A strong charge, but an inaccurate one: all of those things can be found within the very broad field of economics. Contradiction is one of those most interesting areas of research for behavioural economists, and the publishers of the Journal of Cultural Economics would be very surprised to find that their subject does not exist. Altruism, fear, greed, love and humanity are all - as economics Ph.D. student Raj Chande pointed out on Twitter - parameters of a utility function; and as such make an appearance in most introductory textbooks.

I get the general idea though - economists are either foaming free-market fundamentalists or mindless automatons, sitting uncaring in their lairs, crunching numbers and models that have increasingly little relevance to the real world.

This anti-economics sentiment is widespread in the wash of the financial crisis and depression; it's rather reminiscent of the way that alternative medicine enthusiasts will point to failings like the Thalidomide or Vioxx scandals, ignoring the massive gains in life expectancy that evidence based medicine has given us. Compared to our parent's generation, we are incalculably richer, and not just in material terms- we enjoy a social freedom which has come about hand in hand with economic liberalisation.
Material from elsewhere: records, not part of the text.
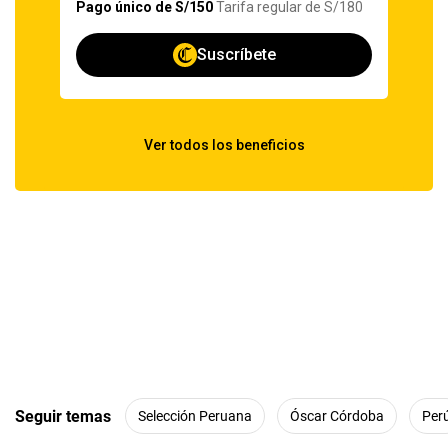
Seguir temas
Selección Peruana
Óscar Córdoba
Per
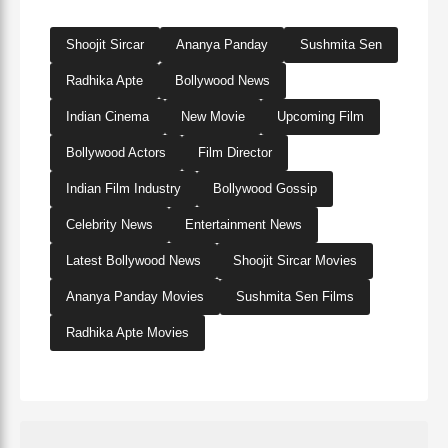
Shoojit Sircar
Ananya Panday
Sushmita Sen
Radhika Apte
Bollywood News
Indian Cinema
New Movie
Upcoming Film
Bollywood Actors
Film Director
Indian Film Industry
Bollywood Gossip
Celebrity News
Entertainment News
Latest Bollywood News
Shoojit Sircar Movies
Ananya Panday Movies
Sushmita Sen Films
Radhika Apte Movies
Technology has earned a few laurels along the way, to be sure, but anyone who has seen the grainy footage of Khrushchev and Nixon debating their countries' scientific achievements in refrigeration and colour television respectively will remember Nikita Sergeyevich's words: "whoever can give more consumer goods to the people, that will be the best system"; it is the consumer-oriented economics of the West which has won that contest hands-down.

All the same though, Moore raises some important points, particularly about corruption and mis-selling of financial instruments during the bubble. She is right to criticise the unwillingness of many regulators and academics to investigate the findings of the few who dared question the models behind some of these products, but it remains economists who first highlighted the fact that there was a problem and it is economists who are working on potential solutions, using transparent prediction markets which reward those who see the dark clouds on the horizon.

Also understandable is criticism of the over-reliance on risk pricing models which have no human input whatsoever - it's horrible to think of your mortgage application being rejected despite your years of diligent saving because you happen to live just over the border of a particularly profligate postcode. Those who want a return to the fabled Captain Mainwaring bank manager of old should remember though that the toll of human error is often far greater and in many cases far more corrupt and discriminating: a risk spreadsheet is unlikely to deny anybody credit for being an unaccompanied woman, an all too common experience prior to the computerisation of consumer credit.

The real PR problem for economics is that it is ultimately, as Alfred Marshall put it "on the one side, the study of wealth and on the other and more important side, a part of the study of man," and economics and economists get a lot of the blame for the actions of a species which they are only trying to describe.

There is something to the stereotype that economists tend to go about their work with less feeling than others professions might, but even this is changing: I can offer you the words of Wharton's Justin Wolfers on becoming a father (coparenting with another economist, Betsey Stevenson at Princeton):

"Today, I feel the powerful force of biology. It's visceral; it's real; it's hormonal, and it's not in our economic models. I'm helpless in the face of feelings that overwhelm me."